As for Popeyes, that chain was only the 25th largest at the end of 2018, and even if it were to grow by half, the market share gain would be 0.9%, according to Kalinowski.
“So although Popeyes is to be applauded for its massive chicken sandwich success, that success – in context – suggests minimal/immaterial competitive impact on McDonald’s,” the report said.
For franchisees, the issue is simple.
“The opportunity is tremendous,” said one franchisee. “We have to get a sandwich that matches our competitors’ taste and quality.”
Kalinowski upgraded McDonald’s to buy from neutral on Wednesday, with a $240 price target. McDonald’s has an average overweight stock rating and average target price of $225.62, according to 33 analysts polled by FactSet.
One issue is the slow speed at which McDonald’s adds items or changes its menu. Both Kalinowski and Adam Werner, co-leader of the restaurant, hospitality and leisure practice at AlixPartners, call McDonald’s a “fast follower” rather than a leader in fast-food menu innovation.
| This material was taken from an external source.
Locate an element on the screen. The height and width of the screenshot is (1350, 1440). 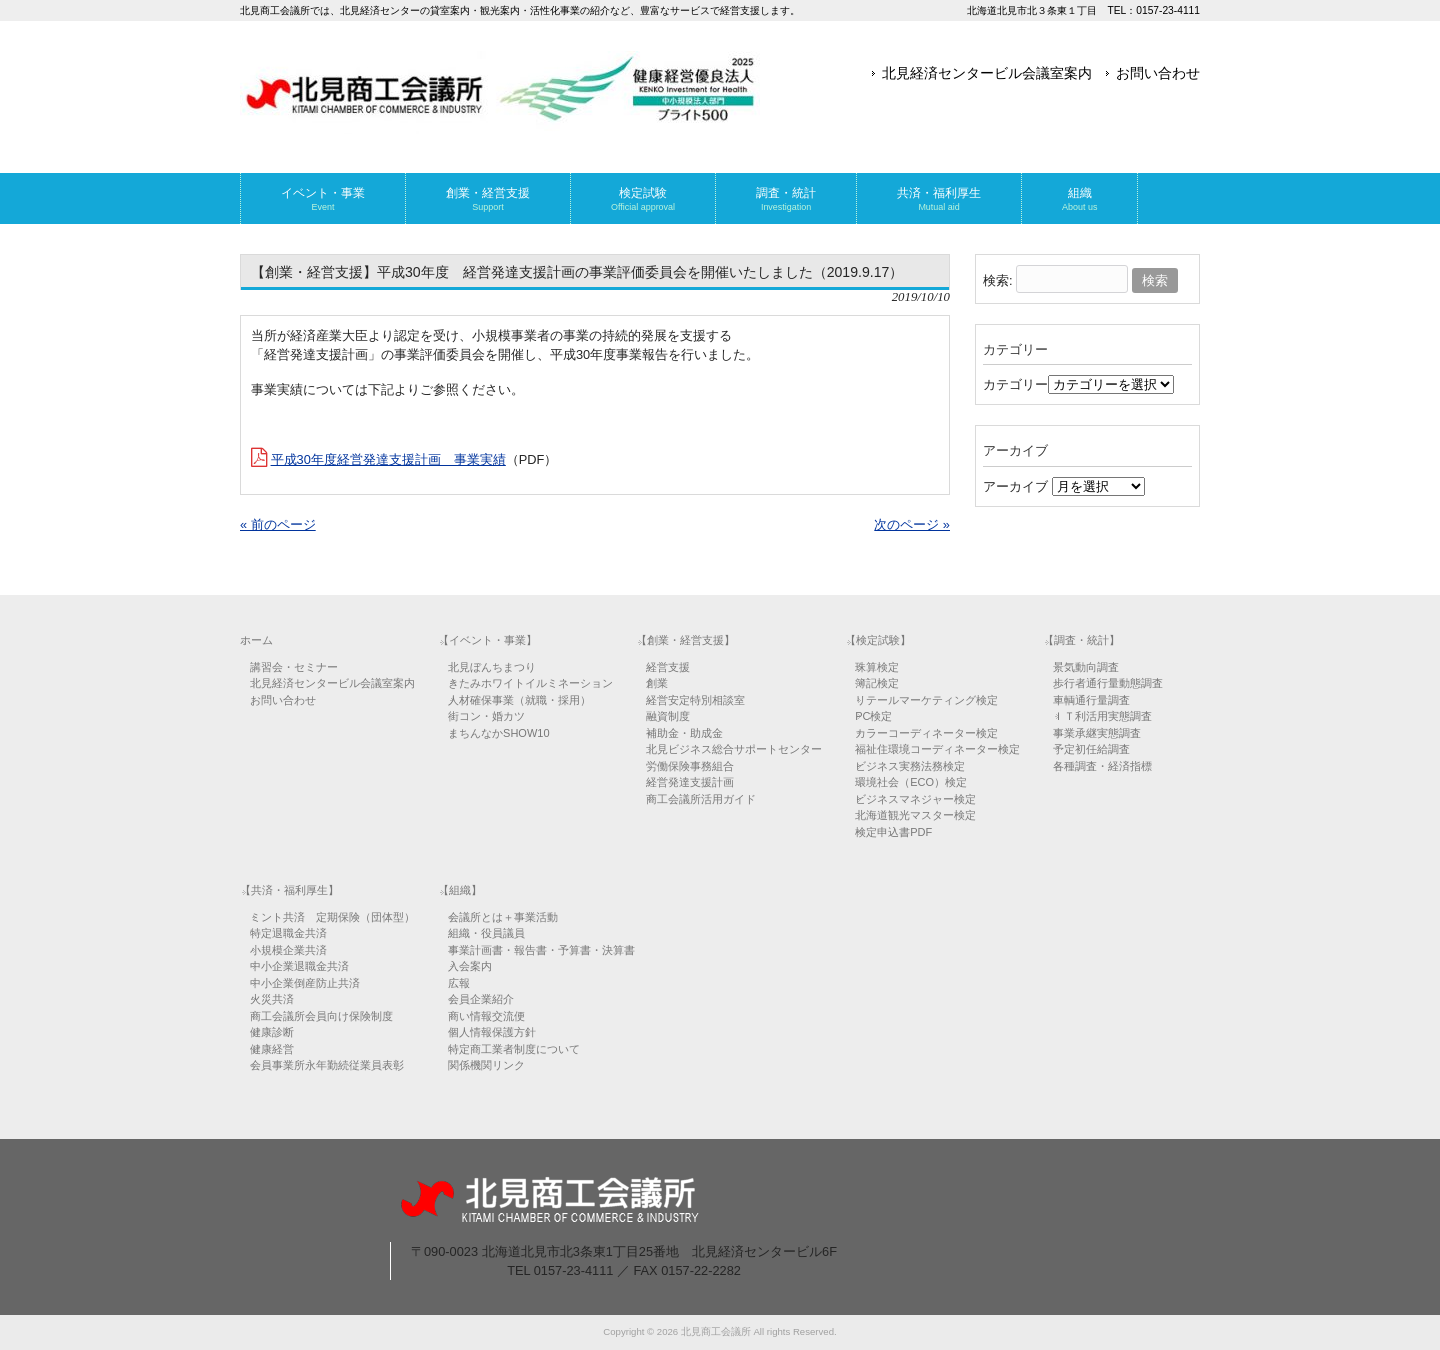 ホーム is located at coordinates (256, 640).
Kalinowski supports a more conservative approach, in light of past missteps like the Fish McBites. Instead, McDonald’s has focused on improvements to its core items, like making the popular Quarter Pounder with fresh beef.
But Werner, like franchisees, doesn’t think the chicken sandwich wars are going to end anytime soon, so McDonald’s will need to do something to participate.